Une autre raison expliquant que la plupart des pays éligibles ne demandent pas à bénéficier du moratoire est qu’ils doivent demander officiellement le report de paiement. Or, une telle annonce risque d’entrainer une dégradation de leur notation sur les marchés financiers, synonyme d’augmentation des taux d’intérêt à payer sur leurs prochains emprunts.
L’annulation des dettes est une question de survie pour les populations
Vu les effets pervers du moratoire, il est urgent de passer à une logique d’annulation de dettes qui ne soit pas limitée aux seuls pays « pauvres » qui en font la demande. Sous l’effet du ralentissement de l’économie mondiale entraînant une baisse vertigineuse des revenus des pays du Sud, ainsi que des nouveaux prêts de la Banque mondiale, le poids de la dette s’alourdit encore. Dans ces conditions, l’annulation des dettes ne doit donc plus être considérée comme une simple hypothèse de travail mais comme une question de survie pour les populations. Dans 46 pays classés « à faible revenu » le budget annuel affecté au paiement de la dette était, déjà avant la crise, supérieur aux dépenses publiques dans le secteur de la santé.
La Belgique, en tant que membre du Club de Paris, du FMI et de la Banque mondiale doit plaider pour des annulations de dettes par ces institutions mais aussi agir sur ses propres créances.
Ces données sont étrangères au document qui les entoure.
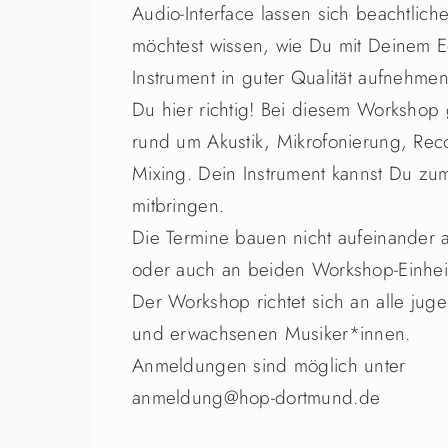
Audio-Interface lassen sich beachtlich
möchtest wissen, wie Du mit Deinem
Instrument in guter Qualität aufnehme
Du hier richtig! Bei diesem Workshop
rund um Akustik, Mikrofonierung, Rec
Mixing. Dein Instrument kannst Du zu
mitbringen.
Die Termine bauen nicht aufeinander a
oder auch an beiden Workshop-Einhei
Der Workshop richtet sich an alle jug
und erwachsenen Musiker*innen.
Anmeldungen sind möglich unter
anmeldung@hop-dortmund.de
Le fait d’agir dans un cadre multilatéral ne lui interdit pas d’adopter des mesures plus ambitieuses, à commencer par l’annulation immédiate et sans conditions des paiements de dettes prévus pour 2020 et 2021. C’est ce que demandent aujourd’hui une vingtaine d’acteurs de la société civile belge regroupant à la fois des ONG humanitaires et de développement et des syndicats, dans une note adressée aux autorités [[Répondre à la crise du Covid-19 : La Belgique et l’annulation de la dette des pays du Sud]]. Ces demandes sont également inscrites dans une proposition de résolution parlementaire déposée au début de mois de juin.
Si les créances de la Belgique ne représentent plus aujourd’hui des montants aussi élevés que par le passé, une telle annulation de constituerait une véritable mesure d’urgence relevant de la solidarité internationale en même temps qu’un signal politique fort envoyé aux autres créanciers.
Le fait que ces annulations immédiates de dettes soient envisagées comme un moyen de libérer des fonds essentiels à la lutte contre les effets de la pandémie ne légitime pas les créanciers à poser leurs conditions. La crise actuelle est causée par un élément échappant au contrôle des débiteurs et non par une mauvaise gestion des gouvernements. Par conséquent, il serait tout à fait injustifié pour la Belgique de poser des conditions à des allègements de dettes, d’autant que la vulnérabilité des pays du Sud aux chocs extérieurs a été exacerbée par les politiques promues par la Banque mondiale et le FMI desquels la Belgique est membre.
À défaut, ce serait continuer à utiliser la dette comme outil de domination néocolonial en se servant d’une crise pour imposer des conditions à des allégements de dettes ; autant de dettes qui n’ont peut-être même pas profité aux populations des pays débiteurs avec la complicité de la Belgique. Un audit intégral des créances de la Belgique devrait dès lors être mis en place afin de faire la lumière sur ce processus d’endettement.